Agromining menawarkan pendekatan rekayasa ekologi dengan menghidupkan kembali vegetasi asli, memperbaiki siklus nutrisi, dan menguatkan sistem tanah. Tujuannya bukan sekadar mempercantik lahan, tapi membangun kembali kehidupan.
Strategi Terpadu: Agromining dan Pertanian
Agromining lahir dari sinergi rehabilitasi ekologis dan pertanian terpadu. Sistem ini tidak hanya memulihkan vegetasi, tetapi menciptakan ruang produksi pangan, bahan organik, hingga bioenergi. Pendekatan ini menyambungkan ekologi dan ekonomi dalam satu sistem yang berkelanjutan.
Berbagai studi menunjukkan efektivitasnya dalam mempercepat proses suksesi alami, memperbaiki tanah, dan mengurangi erosi. Hasilnya, ekosistem yang tangguh dan berfungsi.
Solusi Alam dan Teknologi Hijau
Fitomining (menggunakan tanaman untuk menyerap logam berat) telah berhasil diterapkan, misalnya di Weda Bay, Halmahera.

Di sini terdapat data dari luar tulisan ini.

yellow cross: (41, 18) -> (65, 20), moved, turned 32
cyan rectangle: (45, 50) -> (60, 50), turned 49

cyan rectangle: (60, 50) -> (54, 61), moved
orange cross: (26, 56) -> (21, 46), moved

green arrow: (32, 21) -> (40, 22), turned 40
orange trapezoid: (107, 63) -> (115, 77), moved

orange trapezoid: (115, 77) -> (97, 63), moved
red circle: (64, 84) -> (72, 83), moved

Revegetasi dan fitoremediasi juga terbukti meningkatkan cadangan karbon tanah, membantu mitigasi perubahan iklim.
Agroforestri memperkaya keanekaragaman hayati, menciptakan mikroklimat, dan memperkuat keseimbangan ekologis jangka panjang. Semua ini membentuk pilar penting dari sistem agromining.

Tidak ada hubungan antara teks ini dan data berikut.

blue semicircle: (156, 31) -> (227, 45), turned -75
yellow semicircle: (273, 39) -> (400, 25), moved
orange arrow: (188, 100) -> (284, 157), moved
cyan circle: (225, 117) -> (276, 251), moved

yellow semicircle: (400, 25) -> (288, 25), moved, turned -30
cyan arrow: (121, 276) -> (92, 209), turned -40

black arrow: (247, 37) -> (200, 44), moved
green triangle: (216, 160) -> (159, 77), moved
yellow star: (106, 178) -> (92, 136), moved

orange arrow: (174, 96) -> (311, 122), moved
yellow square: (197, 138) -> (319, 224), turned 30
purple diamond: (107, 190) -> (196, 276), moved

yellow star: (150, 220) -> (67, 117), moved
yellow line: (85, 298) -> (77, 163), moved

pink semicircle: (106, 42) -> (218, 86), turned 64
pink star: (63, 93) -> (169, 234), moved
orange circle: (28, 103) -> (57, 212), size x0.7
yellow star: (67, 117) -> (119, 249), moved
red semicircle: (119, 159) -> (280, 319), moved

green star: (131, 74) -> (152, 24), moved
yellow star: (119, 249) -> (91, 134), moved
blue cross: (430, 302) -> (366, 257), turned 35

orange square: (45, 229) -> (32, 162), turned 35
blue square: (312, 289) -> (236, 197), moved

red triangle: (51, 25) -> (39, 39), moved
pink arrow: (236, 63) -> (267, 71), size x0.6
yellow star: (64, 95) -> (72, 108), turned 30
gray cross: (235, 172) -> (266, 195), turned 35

Dimensi Sosial: Mengembalikan Hak atas Lahan
Agromining juga menyentuh keberlanjutan sosial. Banyak wilayah tambang mengalami paradoks, pembangunan meningkat, tapi kesejahteraan warga dan kualitas lingkungan menurun. Agromining memungkinkan masyarakat terlibat dalam pemulihan lahan dan mendapatkan manfaat ekonomi secara langsung.
Pendekatan berbasis lokal dan kearifan tradisional terbukti menghasilkan praktik reklamasi yang relevan dan berkelanjutan. CSR perusahaan harus bergeser dari bantuan sesaat menjadi pemberdayaan masyarakat jangka panjang.
Tantangan Struktural dan Tata Kelola
Mengapa agromining belum jadi arus utama? Bukan karena kurang bukti, tetapi karena lemahnya regulasi, tata kelola lahan, dan implementasi kebijakan. Banyak perusahaan abai terhadap kewajiban reklamasi. Tanpa penegakan hukum yang tegas, agromining hanya akan jadi wacana.
Tumpang tindih lahan juga menjadi hambatan serius. Paradigma tambang yang mengabaikan hak masyarakat harus diubah. Rehabilitasi harus berpijak pada keadilan sosial dan partisipasi publik.
Tanpa pengawasan ketat dan sanksi nyata, agromining tak akan berjalan. Penegakan hukum yang lemah hanya memperpanjang krisis ekologis dan merusak kepercayaan publik. Perubahan struktur perizinan dan perencanaan ruang sangat dibutuhkan.
Jalan ke Depan: Rekomendasi Kebijakan
Menjadikan agromining sebagai pendekatan utama dalam rehabilitasi tambang membutuhkan intervensi strategis dari negara dan seluruh pemangku kepentingan. Perubahan tidak akan datang hanya dengan niat baik, tetapi dengan langkah kebijakan yang konkret dan terukur. Berikut ini adalah beberapa rekomendasi kebijakan untuk memperkuat masa depan agromining di Indonesia:
1. Reformasi kebijakan reklamasi dengan mengintegrasikan prinsip agromining sejak awal perencanaan tambang.
2. Penataan tata guna lahan yang adil dan pengakuan hak masyarakat atas ruang hidup.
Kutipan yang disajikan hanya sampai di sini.